For a fuller chain-side vocabulary (deployer view), see the akash-network:akash skill's rules/terminology.md.
What this skill covers
| Area | File |
|---|
| Hardware, network, and OS requirements | @rules/requirements.md |
| Kubernetes cluster setup (single + multi-node) | @rules/setup/kubernetes-cluster.md |
Installing provider-services and CRDs | @rules/setup/provider-installation.md |
Initial provider configuration (provider.yaml) | @rules/setup/configuration.md |
| Attribute schema and how SDLs filter on them | @rules/configuration/attributes.md |
| Pricing script — how bids are priced per resource | @rules/configuration/pricing.md |
| Bid engine tuning (when to bid, min/max prices) | @rules/configuration/bid-engine.md |
| Day-to-day lease management | @rules/operations/lease-management.md |
| Monitoring (metrics, alerting, on-chain status) | @rules/operations/monitoring.md |
| Common failures and how to diagnose | @rules/operations/troubleshooting.md |
Architectural overview
Internet
│
├──► Tenant manifest push (mTLS or JWT)
│
▼
provider-services daemon
│
├──► bid engine ──► broadcasts MsgCreateBid
├──► manifest receiver ──► applies workload to Kubernetes
├──► proxy ──► forwards tenant traffic to pods (ingress)
│
▼
Kubernetes cluster
├── tenant pods (workloads)
├── ingress controller
├── persistent volumes (beta2 / beta3 / ram)
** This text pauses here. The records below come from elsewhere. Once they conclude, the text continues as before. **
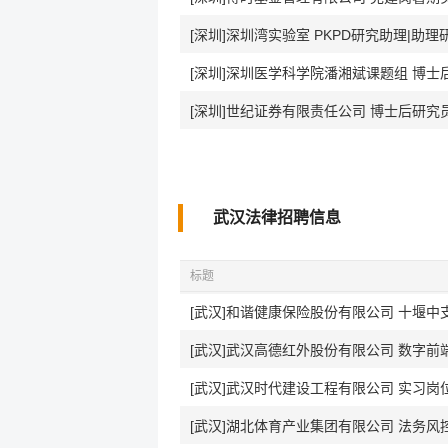
[深圳]深圳湾实验室 PKPD研究助理|助理
[深圳]深圳医学科学院潘湘斌课题组 博士
[深圳]世纪证券有限责任公司 博士后研究
武汉法律招聘信息
标题
[武汉]和谐健康保险股份有限公司 十堰中
[武汉]武汉高德红外股份有限公司 数字前
[武汉]武汉时代建设工程有限公司 实习岗
[武汉]湖北体育产业集团有限公司 法务风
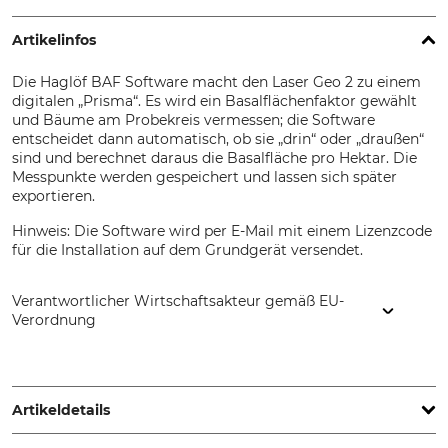
Artikelinfos
Die Haglöf BAF Software macht den Laser Geo 2 zu einem
digitalen „Prisma“. Es wird ein Basalflächenfaktor gewählt
und Bäume am Probekreis vermessen; die Software
entscheidet dann automatisch, ob sie „drin“ oder „draußen“
sind und berechnet daraus die Basalfläche pro Hektar. Die
Messpunkte werden gespeichert und lassen sich später
exportieren.
Hinweis: Die Software wird per E-Mail mit einem Lizenzcode
für die Installation auf dem Grundgerät versendet.
Verantwortlicher Wirtschaftsakteur gemäß EU-
Verordnung
Haglöf Sweden AB, Klockargatan 8, 88230 Långsele,
Sweden, www.haglofsweden.com
Artikeldetails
└── (optional) GPU operator
The provider does three jobs:
- Bid on orders from the chain (responding to
MsgCreateDeployment events).
- Receive manifests from tenants and apply them to Kubernetes.
- Serve traffic to running pods through its ingress.
Critical rules
- Use
uact in your bid pricing script (the script's output becomes the price field on MsgCreateBid). Use uakt for --gas-prices, minimum-gas-prices, and bidMinDeposit (chain gas + bid escrow). The two denoms aren't interchangeable; the chain enforces both — and the deposit field on MsgCreateBid is uakt, distinct from the price field.
- Provider TLS identity is your on-chain wallet. The provider's TLS certificate must have a CN/SAN matching its on-chain Akash address. Tenants validate it that way.
- Keep
provider-services up to date. Chain upgrades regularly break older provider releases. Subscribe to the Akash Discord / GitHub releases.
- Audit attributes are trust signals. If you advertise
signedBy claims (e.g. "trusted by AkashNetwork"), you must arrange the on-chain signature from the auditor. Don't claim unverified audits.
- GPU providers must match SDL filters exactly. GPU vendor and model strings in your attributes must match what SDLs ask for, or you won't bid (e.g. SDL requests
vendor.nvidia.model: a100, your provider must expose that).
Quick reference — useful commands
akash query provider get akash1yourprovider...
akash query market lease list --provider akash1yourprovider...
kubectl -n akash-services logs -f deployment/akash-provider
kubectl -n akash-services logs -f deployment/akash-provider | grep -i bid
Companion skills
akash-network:akash — Deployer-side knowledge: how tenants write SDLs, what attributes they filter on, and the bid-matching workflow (rules/bid-matching/) that deployers use to check which providers can run their SDL. Helpful to run against your own provider to see whether you're being filtered out.